## Action item
Write out the entries below exactly. End with the line that contains "которого якобы фанатично".

(Saved entries)
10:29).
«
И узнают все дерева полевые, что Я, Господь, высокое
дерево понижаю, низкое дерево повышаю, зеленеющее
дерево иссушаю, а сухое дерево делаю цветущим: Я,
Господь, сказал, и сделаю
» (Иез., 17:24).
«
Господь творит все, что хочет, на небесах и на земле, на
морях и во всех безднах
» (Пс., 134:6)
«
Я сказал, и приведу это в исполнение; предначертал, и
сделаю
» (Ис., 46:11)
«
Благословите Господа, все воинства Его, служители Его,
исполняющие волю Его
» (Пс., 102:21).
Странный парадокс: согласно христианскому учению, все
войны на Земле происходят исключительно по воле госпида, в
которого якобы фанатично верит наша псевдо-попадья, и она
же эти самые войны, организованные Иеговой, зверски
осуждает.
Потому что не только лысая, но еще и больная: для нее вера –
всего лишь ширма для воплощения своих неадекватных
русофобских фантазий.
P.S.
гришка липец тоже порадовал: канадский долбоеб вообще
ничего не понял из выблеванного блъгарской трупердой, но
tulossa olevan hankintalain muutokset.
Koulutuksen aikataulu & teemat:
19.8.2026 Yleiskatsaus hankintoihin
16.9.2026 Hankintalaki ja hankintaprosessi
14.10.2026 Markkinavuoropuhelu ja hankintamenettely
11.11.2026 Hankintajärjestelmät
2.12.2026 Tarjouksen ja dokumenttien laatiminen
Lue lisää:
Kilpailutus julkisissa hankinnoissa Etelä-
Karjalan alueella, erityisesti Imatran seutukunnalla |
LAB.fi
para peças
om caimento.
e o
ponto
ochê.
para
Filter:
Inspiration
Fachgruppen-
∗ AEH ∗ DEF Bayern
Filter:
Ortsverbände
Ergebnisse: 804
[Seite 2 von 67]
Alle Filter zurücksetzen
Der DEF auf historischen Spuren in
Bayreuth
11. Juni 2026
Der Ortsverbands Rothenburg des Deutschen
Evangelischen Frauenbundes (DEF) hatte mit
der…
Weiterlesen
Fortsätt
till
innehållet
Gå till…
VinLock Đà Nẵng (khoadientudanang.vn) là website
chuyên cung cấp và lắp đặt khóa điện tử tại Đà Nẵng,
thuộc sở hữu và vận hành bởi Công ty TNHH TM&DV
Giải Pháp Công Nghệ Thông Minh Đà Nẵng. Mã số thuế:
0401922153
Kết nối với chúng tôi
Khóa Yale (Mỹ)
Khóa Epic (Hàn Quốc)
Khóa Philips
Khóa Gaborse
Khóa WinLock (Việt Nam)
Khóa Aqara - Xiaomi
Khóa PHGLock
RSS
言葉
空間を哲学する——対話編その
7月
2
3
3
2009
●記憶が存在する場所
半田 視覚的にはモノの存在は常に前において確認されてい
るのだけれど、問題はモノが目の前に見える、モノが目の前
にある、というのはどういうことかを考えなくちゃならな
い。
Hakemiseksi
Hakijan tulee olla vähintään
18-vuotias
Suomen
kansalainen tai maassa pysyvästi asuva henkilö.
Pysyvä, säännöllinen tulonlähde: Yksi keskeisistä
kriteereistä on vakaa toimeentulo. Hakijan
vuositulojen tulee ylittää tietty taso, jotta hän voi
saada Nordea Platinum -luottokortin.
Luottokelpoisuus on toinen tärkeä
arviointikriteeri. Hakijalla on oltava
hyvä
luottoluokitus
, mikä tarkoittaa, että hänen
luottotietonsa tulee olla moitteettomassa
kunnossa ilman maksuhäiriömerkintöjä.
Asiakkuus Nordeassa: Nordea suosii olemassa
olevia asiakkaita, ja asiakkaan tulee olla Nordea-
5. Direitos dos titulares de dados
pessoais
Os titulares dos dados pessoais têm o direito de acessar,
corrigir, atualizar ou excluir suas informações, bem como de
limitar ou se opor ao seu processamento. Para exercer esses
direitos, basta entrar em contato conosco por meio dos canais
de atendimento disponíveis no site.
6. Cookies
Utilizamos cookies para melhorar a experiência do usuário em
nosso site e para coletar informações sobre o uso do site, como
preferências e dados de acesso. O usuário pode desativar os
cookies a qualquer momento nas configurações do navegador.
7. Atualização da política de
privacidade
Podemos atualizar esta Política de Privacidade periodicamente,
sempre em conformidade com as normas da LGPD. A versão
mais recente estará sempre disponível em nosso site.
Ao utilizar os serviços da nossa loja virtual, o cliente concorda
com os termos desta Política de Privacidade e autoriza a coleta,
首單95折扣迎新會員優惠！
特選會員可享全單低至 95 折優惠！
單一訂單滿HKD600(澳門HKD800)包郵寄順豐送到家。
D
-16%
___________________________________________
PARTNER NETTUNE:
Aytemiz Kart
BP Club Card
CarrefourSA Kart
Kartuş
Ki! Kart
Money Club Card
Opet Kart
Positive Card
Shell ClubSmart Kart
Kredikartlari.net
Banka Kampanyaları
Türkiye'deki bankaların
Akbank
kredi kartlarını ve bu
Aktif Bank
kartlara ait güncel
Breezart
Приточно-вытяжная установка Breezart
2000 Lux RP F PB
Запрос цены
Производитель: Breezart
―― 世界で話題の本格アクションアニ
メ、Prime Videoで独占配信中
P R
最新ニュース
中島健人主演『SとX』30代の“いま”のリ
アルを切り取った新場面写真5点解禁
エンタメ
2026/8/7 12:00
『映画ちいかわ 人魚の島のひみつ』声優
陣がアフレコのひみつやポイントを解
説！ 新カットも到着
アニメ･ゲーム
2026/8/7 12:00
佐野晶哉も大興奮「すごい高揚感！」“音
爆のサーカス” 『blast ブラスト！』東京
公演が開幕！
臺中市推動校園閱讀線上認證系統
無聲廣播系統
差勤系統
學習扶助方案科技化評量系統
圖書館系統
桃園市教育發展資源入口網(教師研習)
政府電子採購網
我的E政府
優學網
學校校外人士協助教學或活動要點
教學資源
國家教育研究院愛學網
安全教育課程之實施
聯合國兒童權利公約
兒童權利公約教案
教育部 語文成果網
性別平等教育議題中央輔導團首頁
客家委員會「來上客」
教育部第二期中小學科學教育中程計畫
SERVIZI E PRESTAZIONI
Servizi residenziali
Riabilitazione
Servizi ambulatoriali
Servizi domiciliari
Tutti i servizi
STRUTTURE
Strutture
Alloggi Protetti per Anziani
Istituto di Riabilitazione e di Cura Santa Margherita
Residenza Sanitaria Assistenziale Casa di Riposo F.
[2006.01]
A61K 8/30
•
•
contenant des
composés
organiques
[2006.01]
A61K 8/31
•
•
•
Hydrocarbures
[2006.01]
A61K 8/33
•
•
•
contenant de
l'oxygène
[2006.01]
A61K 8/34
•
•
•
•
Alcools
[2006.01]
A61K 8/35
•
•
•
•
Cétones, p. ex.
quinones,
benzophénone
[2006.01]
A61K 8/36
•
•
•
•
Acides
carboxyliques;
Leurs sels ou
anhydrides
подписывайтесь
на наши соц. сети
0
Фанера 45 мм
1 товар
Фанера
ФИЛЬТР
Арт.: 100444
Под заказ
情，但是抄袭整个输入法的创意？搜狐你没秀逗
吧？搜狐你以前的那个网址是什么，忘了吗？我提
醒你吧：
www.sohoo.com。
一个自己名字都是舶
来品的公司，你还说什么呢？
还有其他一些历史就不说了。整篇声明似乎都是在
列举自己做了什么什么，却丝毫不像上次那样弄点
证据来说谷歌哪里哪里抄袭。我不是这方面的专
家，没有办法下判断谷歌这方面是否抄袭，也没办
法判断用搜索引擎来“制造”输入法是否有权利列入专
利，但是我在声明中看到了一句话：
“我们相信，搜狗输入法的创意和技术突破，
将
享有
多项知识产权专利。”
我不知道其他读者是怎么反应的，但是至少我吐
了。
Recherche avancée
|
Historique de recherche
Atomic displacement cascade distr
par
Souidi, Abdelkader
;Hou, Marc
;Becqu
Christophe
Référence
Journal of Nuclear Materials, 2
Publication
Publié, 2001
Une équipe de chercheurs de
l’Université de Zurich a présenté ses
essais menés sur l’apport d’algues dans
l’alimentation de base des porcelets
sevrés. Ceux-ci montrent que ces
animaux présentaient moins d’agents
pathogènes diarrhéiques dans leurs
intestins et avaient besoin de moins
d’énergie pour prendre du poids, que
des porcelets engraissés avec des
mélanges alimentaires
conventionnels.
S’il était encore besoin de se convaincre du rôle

## Exercise response
10:29).
«
И узнают все дерева полевые, что Я, Господь, высокое
дерево понижаю, низкое дерево повышаю, зеленеющее
дерево иссушаю, а сухое дерево делаю цветущим: Я,
Господь, сказал, и сделаю
» (Иез., 17:24).
«
Господь творит все, что хочет, на небесах и на земле, на
морях и во всех безднах
» (Пс., 134:6)
«
Я сказал, и приведу это в исполнение; предначертал, и
сделаю
» (Ис., 46:11)
«
Благословите Господа, все воинства Его, служители Его,
исполняющие волю Его
» (Пс., 102:21).
Странный парадокс: согласно христианскому учению, все
войны на Земле происходят исключительно по воле госпида, в
которого якобы фанатично верит наша псевдо-попадья, и она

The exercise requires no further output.